:: Records for this exercise ::

______________________________

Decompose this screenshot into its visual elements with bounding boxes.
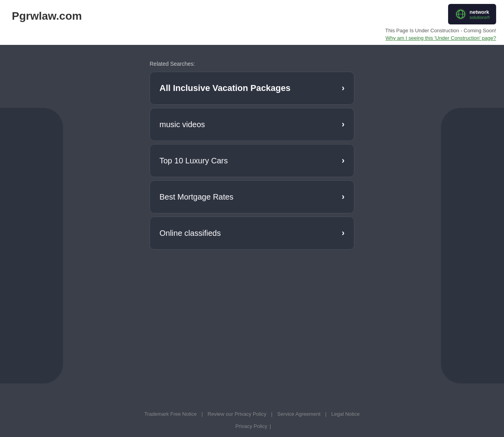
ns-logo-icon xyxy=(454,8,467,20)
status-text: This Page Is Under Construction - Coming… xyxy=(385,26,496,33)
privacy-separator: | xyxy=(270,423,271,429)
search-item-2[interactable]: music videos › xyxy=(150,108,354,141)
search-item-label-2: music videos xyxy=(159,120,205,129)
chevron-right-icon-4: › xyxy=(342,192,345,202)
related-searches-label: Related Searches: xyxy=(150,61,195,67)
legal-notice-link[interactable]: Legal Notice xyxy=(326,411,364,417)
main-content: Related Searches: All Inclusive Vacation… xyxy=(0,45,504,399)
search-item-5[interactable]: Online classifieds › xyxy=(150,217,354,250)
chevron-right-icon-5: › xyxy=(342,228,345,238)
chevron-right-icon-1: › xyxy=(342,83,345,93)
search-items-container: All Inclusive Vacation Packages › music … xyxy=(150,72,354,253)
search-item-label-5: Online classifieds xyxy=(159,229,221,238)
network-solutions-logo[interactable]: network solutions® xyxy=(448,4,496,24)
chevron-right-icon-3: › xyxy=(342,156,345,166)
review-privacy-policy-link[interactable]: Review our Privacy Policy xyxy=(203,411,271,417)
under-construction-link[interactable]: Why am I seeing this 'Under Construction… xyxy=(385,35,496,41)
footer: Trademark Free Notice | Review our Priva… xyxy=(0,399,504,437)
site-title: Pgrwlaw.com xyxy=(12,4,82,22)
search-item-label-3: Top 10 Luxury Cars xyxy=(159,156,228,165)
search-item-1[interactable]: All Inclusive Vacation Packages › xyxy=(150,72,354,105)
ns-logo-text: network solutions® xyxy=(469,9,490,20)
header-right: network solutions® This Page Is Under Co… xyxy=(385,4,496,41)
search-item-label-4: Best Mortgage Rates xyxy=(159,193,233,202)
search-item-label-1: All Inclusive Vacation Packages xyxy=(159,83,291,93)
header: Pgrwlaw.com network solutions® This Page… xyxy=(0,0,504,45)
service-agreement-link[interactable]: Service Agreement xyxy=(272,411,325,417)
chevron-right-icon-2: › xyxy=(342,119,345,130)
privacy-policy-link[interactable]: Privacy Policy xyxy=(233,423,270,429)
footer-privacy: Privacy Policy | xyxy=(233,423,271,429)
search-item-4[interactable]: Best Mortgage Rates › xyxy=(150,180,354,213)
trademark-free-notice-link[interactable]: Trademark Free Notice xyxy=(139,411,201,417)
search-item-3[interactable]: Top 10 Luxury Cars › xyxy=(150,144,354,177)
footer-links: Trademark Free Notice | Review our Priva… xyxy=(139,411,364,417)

______________________________

Could you transcribe the records above exactly, leaving every picture out?

Decompose this screenshot into its visual elements with bounding boxes.
ns-logo-icon xyxy=(454,8,467,20)
status-text: This Page Is Under Construction - Coming… xyxy=(385,26,496,33)
privacy-separator: | xyxy=(270,423,271,429)
search-item-2[interactable]: music videos › xyxy=(150,108,354,141)
search-item-label-2: music videos xyxy=(159,120,205,129)
chevron-right-icon-4: › xyxy=(342,192,345,202)
related-searches-label: Related Searches: xyxy=(150,61,195,67)
legal-notice-link[interactable]: Legal Notice xyxy=(326,411,364,417)
main-content: Related Searches: All Inclusive Vacation… xyxy=(0,45,504,399)
search-item-5[interactable]: Online classifieds › xyxy=(150,217,354,250)
chevron-right-icon-5: › xyxy=(342,228,345,238)
chevron-right-icon-1: › xyxy=(342,83,345,93)
search-items-container: All Inclusive Vacation Packages › music … xyxy=(150,72,354,253)
search-item-label-5: Online classifieds xyxy=(159,229,221,238)
network-solutions-logo[interactable]: network solutions® xyxy=(448,4,496,24)
chevron-right-icon-3: › xyxy=(342,156,345,166)
review-privacy-policy-link[interactable]: Review our Privacy Policy xyxy=(203,411,271,417)
under-construction-link[interactable]: Why am I seeing this 'Under Construction… xyxy=(385,35,496,41)
footer: Trademark Free Notice | Review our Priva… xyxy=(0,399,504,437)
site-title: Pgrwlaw.com xyxy=(12,4,82,22)
search-item-label-3: Top 10 Luxury Cars xyxy=(159,156,228,165)
search-item-1[interactable]: All Inclusive Vacation Packages › xyxy=(150,72,354,105)
ns-logo-text: network solutions® xyxy=(469,9,490,20)
header-right: network solutions® This Page Is Under Co… xyxy=(385,4,496,41)
search-item-label-4: Best Mortgage Rates xyxy=(159,193,233,202)
search-item-label-1: All Inclusive Vacation Packages xyxy=(159,83,291,93)
header: Pgrwlaw.com network solutions® This Page… xyxy=(0,0,504,45)
service-agreement-link[interactable]: Service Agreement xyxy=(272,411,325,417)
chevron-right-icon-2: › xyxy=(342,119,345,130)
privacy-policy-link[interactable]: Privacy Policy xyxy=(233,423,270,429)
footer-privacy: Privacy Policy | xyxy=(233,423,271,429)
search-item-4[interactable]: Best Mortgage Rates › xyxy=(150,180,354,213)
trademark-free-notice-link[interactable]: Trademark Free Notice xyxy=(139,411,201,417)
search-item-3[interactable]: Top 10 Luxury Cars › xyxy=(150,144,354,177)
footer-links: Trademark Free Notice | Review our Priva… xyxy=(139,411,364,417)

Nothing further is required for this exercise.